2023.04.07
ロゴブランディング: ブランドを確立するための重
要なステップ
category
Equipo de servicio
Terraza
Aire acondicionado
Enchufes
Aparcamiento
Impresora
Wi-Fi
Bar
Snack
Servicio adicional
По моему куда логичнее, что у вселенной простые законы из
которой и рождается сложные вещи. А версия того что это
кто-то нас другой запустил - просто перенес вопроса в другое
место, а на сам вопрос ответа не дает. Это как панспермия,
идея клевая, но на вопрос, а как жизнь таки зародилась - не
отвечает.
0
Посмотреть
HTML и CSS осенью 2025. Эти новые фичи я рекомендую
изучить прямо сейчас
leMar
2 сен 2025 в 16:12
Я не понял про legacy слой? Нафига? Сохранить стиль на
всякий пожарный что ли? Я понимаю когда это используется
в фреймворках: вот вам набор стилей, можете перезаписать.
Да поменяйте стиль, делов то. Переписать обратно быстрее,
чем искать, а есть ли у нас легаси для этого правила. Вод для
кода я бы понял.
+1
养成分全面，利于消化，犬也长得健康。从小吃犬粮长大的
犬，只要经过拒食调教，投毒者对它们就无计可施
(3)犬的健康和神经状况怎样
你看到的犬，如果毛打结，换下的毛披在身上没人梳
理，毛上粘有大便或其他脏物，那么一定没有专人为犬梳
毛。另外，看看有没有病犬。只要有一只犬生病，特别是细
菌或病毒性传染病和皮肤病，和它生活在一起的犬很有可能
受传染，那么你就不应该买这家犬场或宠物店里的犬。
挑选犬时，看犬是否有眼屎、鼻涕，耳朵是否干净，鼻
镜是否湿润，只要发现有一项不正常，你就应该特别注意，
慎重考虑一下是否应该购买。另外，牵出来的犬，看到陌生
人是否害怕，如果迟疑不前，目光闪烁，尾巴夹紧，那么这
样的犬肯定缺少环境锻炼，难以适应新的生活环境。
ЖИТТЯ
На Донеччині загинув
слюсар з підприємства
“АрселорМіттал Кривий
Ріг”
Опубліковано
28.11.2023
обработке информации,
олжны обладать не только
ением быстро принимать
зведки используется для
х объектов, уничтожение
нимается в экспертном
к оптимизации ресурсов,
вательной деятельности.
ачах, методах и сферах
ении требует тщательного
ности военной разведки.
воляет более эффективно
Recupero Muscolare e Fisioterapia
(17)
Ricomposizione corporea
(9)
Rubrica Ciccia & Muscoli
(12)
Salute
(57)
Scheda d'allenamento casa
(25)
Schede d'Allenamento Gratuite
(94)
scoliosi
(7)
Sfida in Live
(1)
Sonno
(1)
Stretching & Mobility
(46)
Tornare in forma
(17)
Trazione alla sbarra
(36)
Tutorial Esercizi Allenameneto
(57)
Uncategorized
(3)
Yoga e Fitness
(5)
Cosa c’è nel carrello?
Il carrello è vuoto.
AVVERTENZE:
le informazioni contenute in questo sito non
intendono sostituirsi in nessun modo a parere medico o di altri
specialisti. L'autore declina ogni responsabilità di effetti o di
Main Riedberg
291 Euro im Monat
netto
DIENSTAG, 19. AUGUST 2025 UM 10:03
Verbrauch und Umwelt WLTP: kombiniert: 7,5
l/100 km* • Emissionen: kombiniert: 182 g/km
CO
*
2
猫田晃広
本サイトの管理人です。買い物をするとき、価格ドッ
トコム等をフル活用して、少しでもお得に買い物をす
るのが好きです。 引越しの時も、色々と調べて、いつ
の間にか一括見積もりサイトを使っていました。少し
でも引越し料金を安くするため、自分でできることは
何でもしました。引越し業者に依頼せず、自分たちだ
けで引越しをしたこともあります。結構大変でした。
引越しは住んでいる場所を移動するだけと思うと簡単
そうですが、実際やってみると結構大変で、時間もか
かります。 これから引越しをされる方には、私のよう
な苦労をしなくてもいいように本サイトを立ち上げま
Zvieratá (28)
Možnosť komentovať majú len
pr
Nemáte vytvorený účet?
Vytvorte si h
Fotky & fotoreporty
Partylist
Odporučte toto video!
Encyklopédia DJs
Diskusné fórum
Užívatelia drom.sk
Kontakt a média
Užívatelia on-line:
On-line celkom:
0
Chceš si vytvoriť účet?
=-=-=
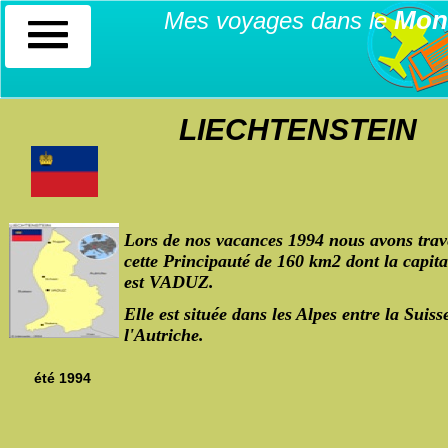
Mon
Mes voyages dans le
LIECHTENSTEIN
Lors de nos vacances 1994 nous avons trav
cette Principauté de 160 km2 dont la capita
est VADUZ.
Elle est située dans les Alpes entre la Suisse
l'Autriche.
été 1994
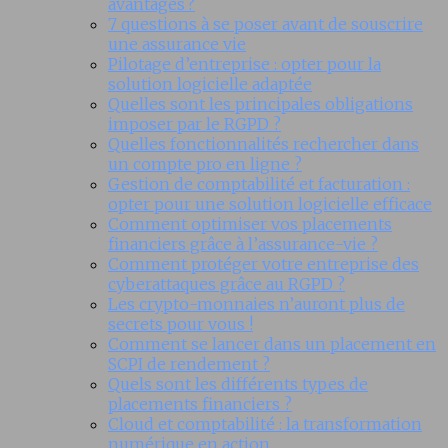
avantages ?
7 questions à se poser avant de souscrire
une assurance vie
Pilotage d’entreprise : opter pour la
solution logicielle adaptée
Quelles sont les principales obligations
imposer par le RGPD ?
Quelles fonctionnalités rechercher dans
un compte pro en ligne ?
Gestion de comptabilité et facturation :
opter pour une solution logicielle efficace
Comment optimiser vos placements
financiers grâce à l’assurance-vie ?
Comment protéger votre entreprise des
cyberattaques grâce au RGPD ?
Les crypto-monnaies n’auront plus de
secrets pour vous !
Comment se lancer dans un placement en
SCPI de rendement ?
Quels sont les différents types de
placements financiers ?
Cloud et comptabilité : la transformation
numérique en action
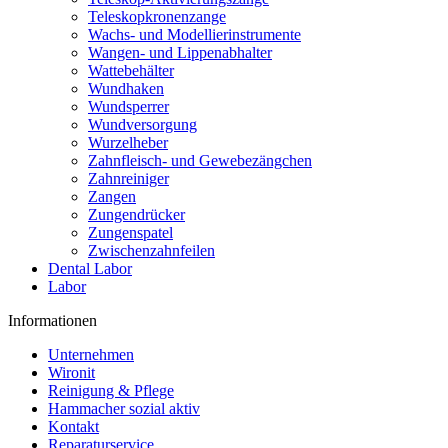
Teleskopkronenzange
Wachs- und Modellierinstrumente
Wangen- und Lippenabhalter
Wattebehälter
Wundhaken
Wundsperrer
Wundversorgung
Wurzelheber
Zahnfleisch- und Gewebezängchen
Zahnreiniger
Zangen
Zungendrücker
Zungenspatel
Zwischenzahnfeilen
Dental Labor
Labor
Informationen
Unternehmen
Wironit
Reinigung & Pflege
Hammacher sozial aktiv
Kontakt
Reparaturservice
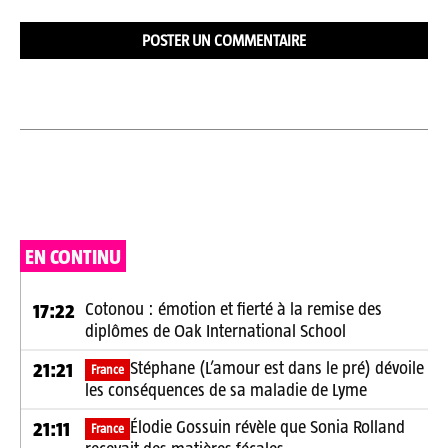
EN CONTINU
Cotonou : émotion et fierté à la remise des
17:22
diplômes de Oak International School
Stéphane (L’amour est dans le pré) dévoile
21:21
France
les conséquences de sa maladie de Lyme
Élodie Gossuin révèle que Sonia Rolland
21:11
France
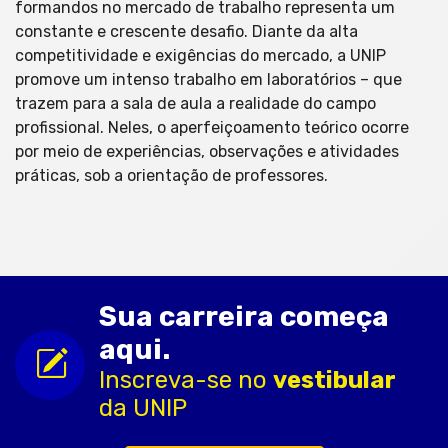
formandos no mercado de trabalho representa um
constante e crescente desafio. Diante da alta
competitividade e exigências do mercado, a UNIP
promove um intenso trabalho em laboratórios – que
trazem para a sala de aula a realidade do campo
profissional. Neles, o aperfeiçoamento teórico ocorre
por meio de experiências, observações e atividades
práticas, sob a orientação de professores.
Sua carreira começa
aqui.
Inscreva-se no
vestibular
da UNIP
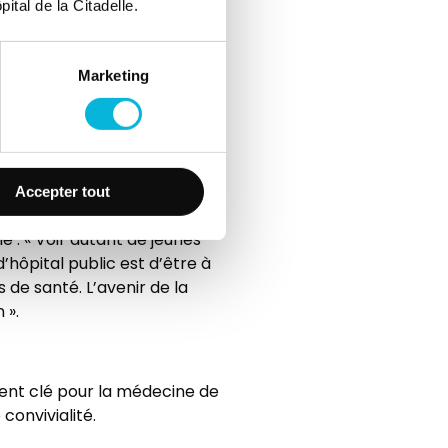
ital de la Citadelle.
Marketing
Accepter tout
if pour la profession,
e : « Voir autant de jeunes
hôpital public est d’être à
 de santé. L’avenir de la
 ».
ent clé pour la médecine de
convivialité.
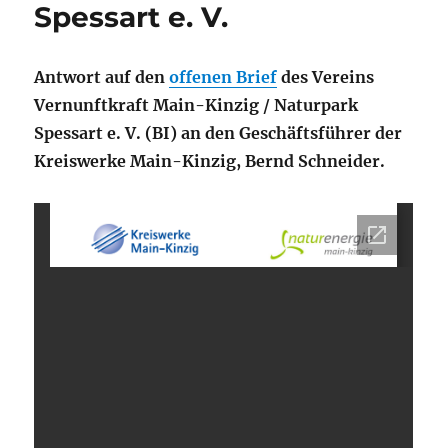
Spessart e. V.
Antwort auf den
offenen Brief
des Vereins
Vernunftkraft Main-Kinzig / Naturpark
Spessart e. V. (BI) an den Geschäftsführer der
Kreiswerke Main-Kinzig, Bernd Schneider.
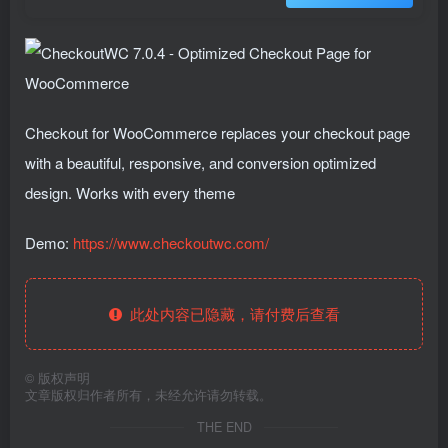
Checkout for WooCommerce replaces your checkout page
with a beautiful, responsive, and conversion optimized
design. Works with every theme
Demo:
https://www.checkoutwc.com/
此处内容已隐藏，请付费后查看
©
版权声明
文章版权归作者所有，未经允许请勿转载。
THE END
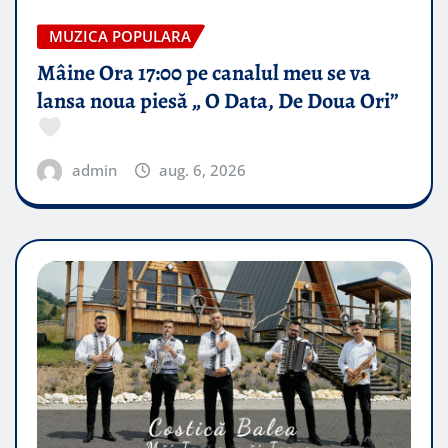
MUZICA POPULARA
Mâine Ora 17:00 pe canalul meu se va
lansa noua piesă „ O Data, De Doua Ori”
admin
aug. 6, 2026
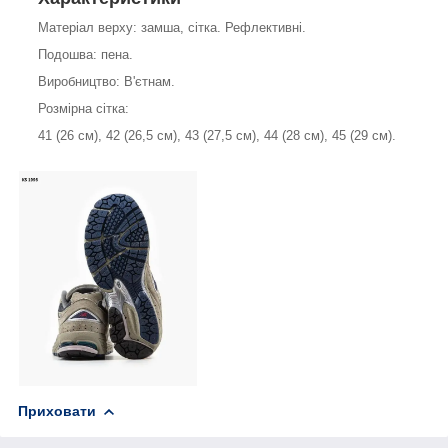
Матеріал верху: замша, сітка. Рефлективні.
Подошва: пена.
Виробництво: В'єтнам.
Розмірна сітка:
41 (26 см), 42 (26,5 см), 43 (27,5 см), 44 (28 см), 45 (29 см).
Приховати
=-=-=
■ What to do: Filter by the word "pour": copy every line of the data that holds it.

■ Exercise result:
Pilotage d’entreprise : opter pour la
opter pour une solution logicielle efficace
secrets pour vous !
if pour la profession,
ent clé pour la médecine de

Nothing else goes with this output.